§ ACTIVITY: Below are some entries. Copy each line that holds the string "Geist".

(Data extracted from a collection)
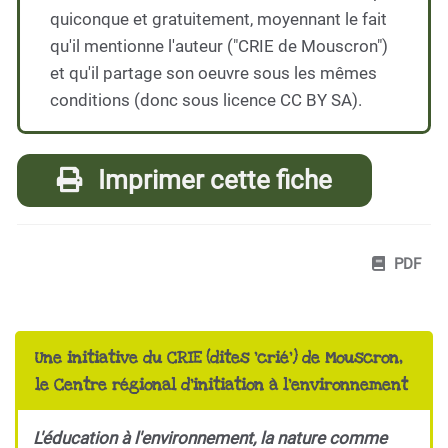
quiconque et gratuitement, moyennant le fait
qu'il mentionne l'auteur ("CRIE de Mouscron")
et qu'il partage son oeuvre sous les mêmes
conditions (donc sous licence CC BY SA).
Imprimer cette fiche
PDF
Une initiative du CRIE (dites 'crié') de Mouscron,
le Centre régional d'initiation à l'environnement
L'éducation à l'environnement, la nature comme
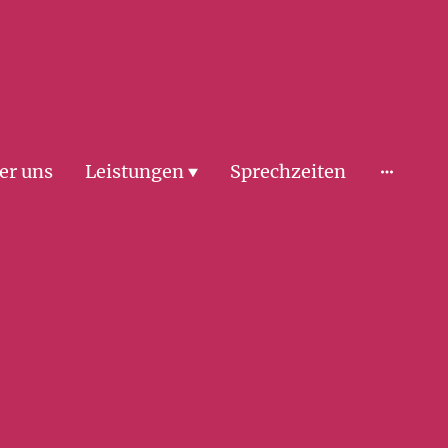
er uns
Leistungen
Sprechzeiten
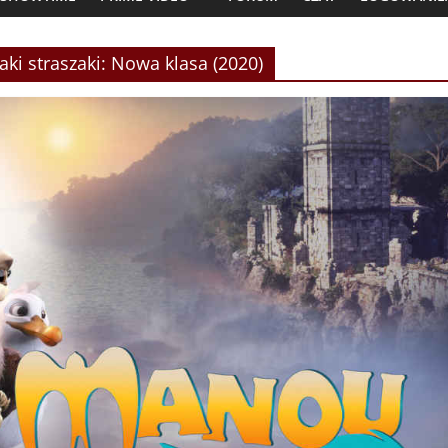
ki straszaki: Nowa klasa (2020)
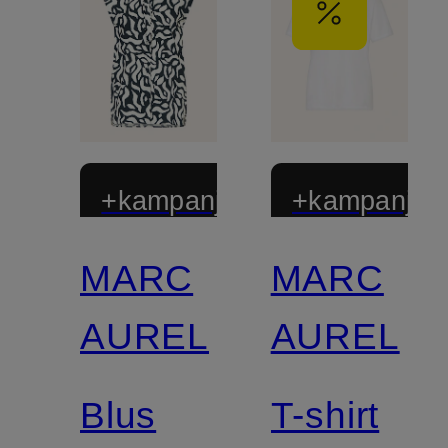
+kampanjrabatt
+kampanjrab
MARC
MARC
AUREL
AUREL
Blus
T-shirt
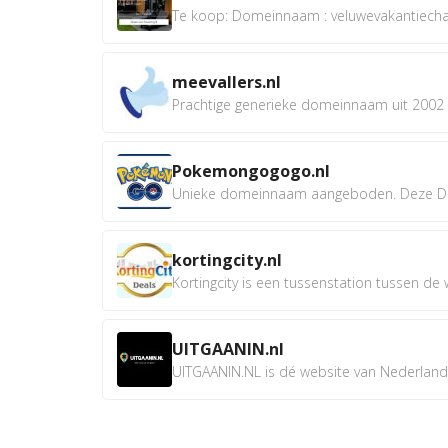
Te koop: Domeinnaam : veluwevakantiechale
meevallers.nl
Prachtige generieke domeinnaam uit 2002 e
Pokemongogogo.nl
Unieke domeinnaam aangeboden. Deze D
kortingcity.nl
Kortingcity is een tussenstation tussen de wi
UITGAANIN.nl
UITGAANIN.NL is dé website van Nederland w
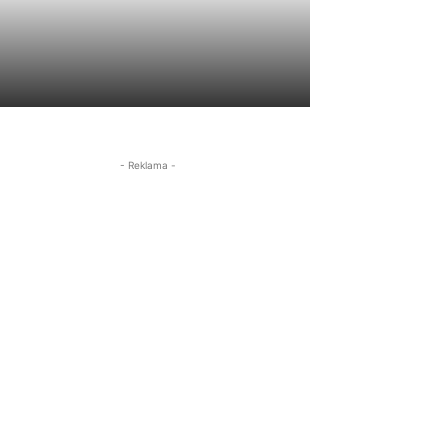
- Reklama -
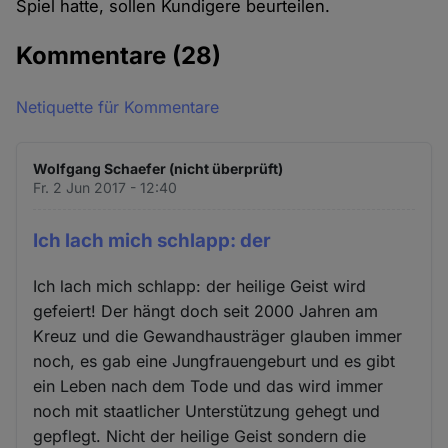
Spiel hatte, sollen Kundigere beurteilen.
Kommentare
(28)
Netiquette für Kommentare
Wolfgang Schaefer (nicht überprüft)
Fr. 2 Jun 2017 - 12:40
Ich lach mich schlapp: der
Ich lach mich schlapp: der heilige Geist wird
gefeiert! Der hängt doch seit 2000 Jahren am
Kreuz und die Gewandhausträger glauben immer
noch, es gab eine Jungfrauengeburt und es gibt
ein Leben nach dem Tode und das wird immer
noch mit staatlicher Unterstützung gehegt und
gepflegt. Nicht der heilige Geist sondern die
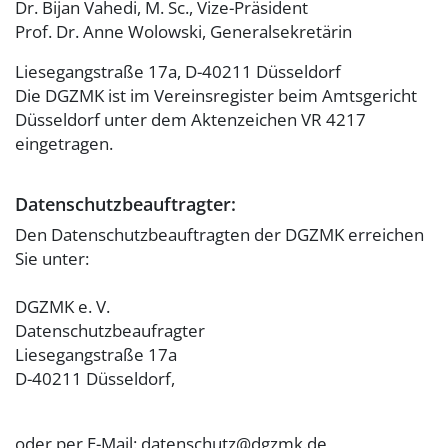
Dr. Bijan Vahedi, M. Sc., Vize-Präsident
Prof. Dr. Anne Wolowski, Generalsekretärin
Liesegangstraße 17a, D-40211 Düsseldorf
Die DGZMK ist im Vereinsregister beim Amtsgericht
Düsseldorf unter dem Aktenzeichen VR 4217
eingetragen.
Datenschutzbeauftragter:
Den Datenschutzbeauftragten der DGZMK erreichen
Sie unter:
DGZMK e. V.
Datenschutzbeaufragter
Liesegangstraße 17a
D-40211 Düsseldorf,
oder per E-Mail: datenschutz@dgzmk.de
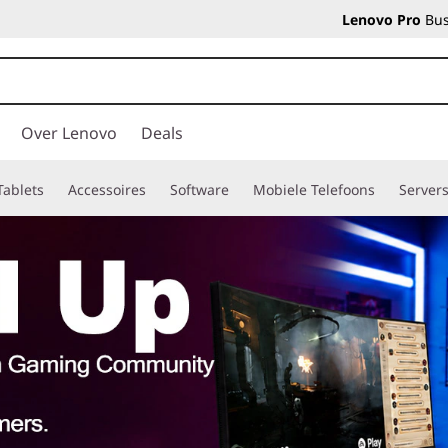
Lenovo Pro
Bus
Over Lenovo
Deals
Tablets
Accessoires
Software
Mobiele Telefoons
Server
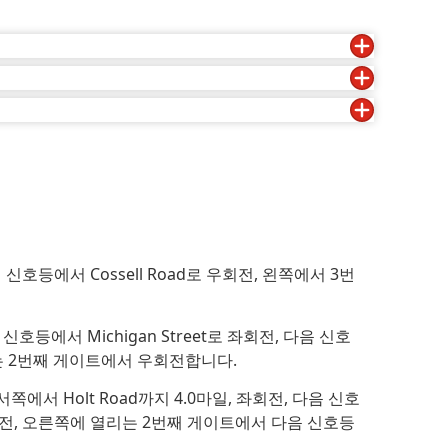
 신호등에서 Cossell Road로 우회전, 왼쪽에서 3번
째 신호등에서 Michigan Street로 좌회전, 다음 신호
 2번째 게이트에서 우회전합니다.
서쪽에서 Holt Road까지 4.0마일, 좌회전, 다음 신호
서 우회전, 오른쪽에 열리는 2번째 게이트에서 다음 신호등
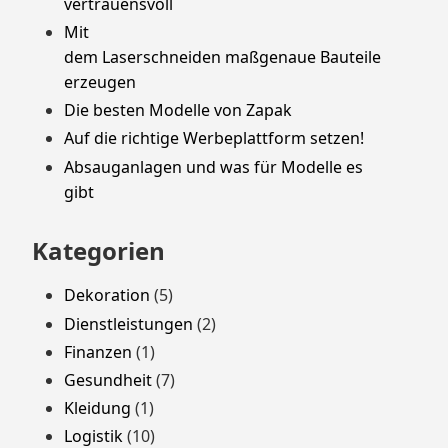
vertrauensvoll
Mit
dem Laserschneiden maßgenaue Bauteile
erzeugen
Die besten Modelle von Zapak
Auf die richtige Werbeplattform setzen!
Absauganlagen und was für Modelle es
gibt
Kategorien
Dekoration
(5)
Dienstleistungen
(2)
Finanzen
(1)
Gesundheit
(7)
Kleidung
(1)
Logistik
(10)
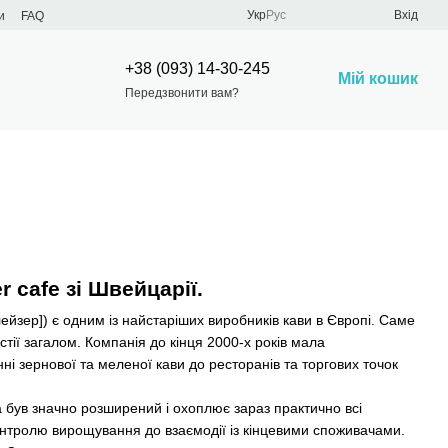
Укр
Рус
Вхід
и
FAQ
+38 (093) 14-30-245
Мій кошик
Передзвонити вам?
r cafe
зі Швейцарії.
лейзер]) є одним із найстаріших виробників кави в Європі. Саме
стії загалом. Компанія до кінця 2000-х років мала
і зернової та меленої кави до ресторанів та торгових точок
а був значно розширений і охоплює зараз практично всі
онтролю вирощування до взаємодії із кінцевими споживачами.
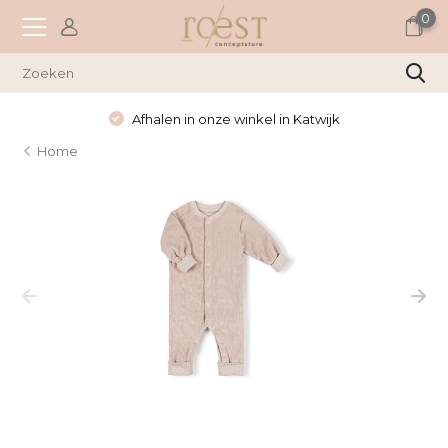
0
Wekelijks nieuwe items
Home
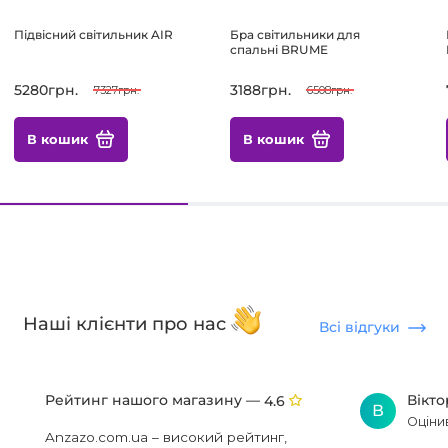
Підвісний світильник AIR
Бра світильники для
спальні BRUME
5280грн.
3188грн.
7327грн.
6508грн.
В кошик
В кошик
Наші клієнти про нас
Всі відгуки
Рейтинг нашого магазину —
Вікт
4.6
В
Оціни
Anzazo.com.ua – високий рейтинг,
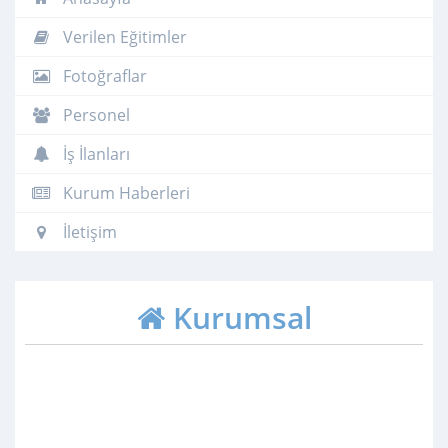
Verilen Eğitimler
Fotoğraflar
Personel
İş İlanları
Kurum Haberleri
İletişim
Kurumsal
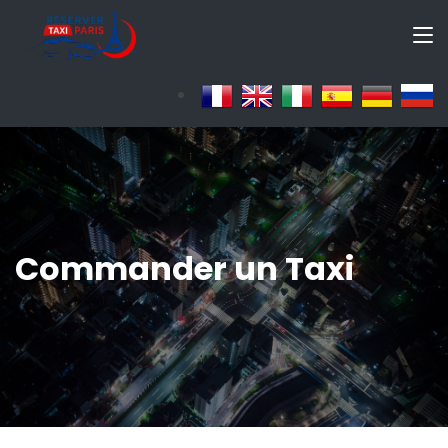
Commander un Taxi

§ SOLUTION FOR THIS EXERCISE:
Ich lach mich schlapp: der heilige Geist wird
gepflegt. Nicht der heilige Geist sondern die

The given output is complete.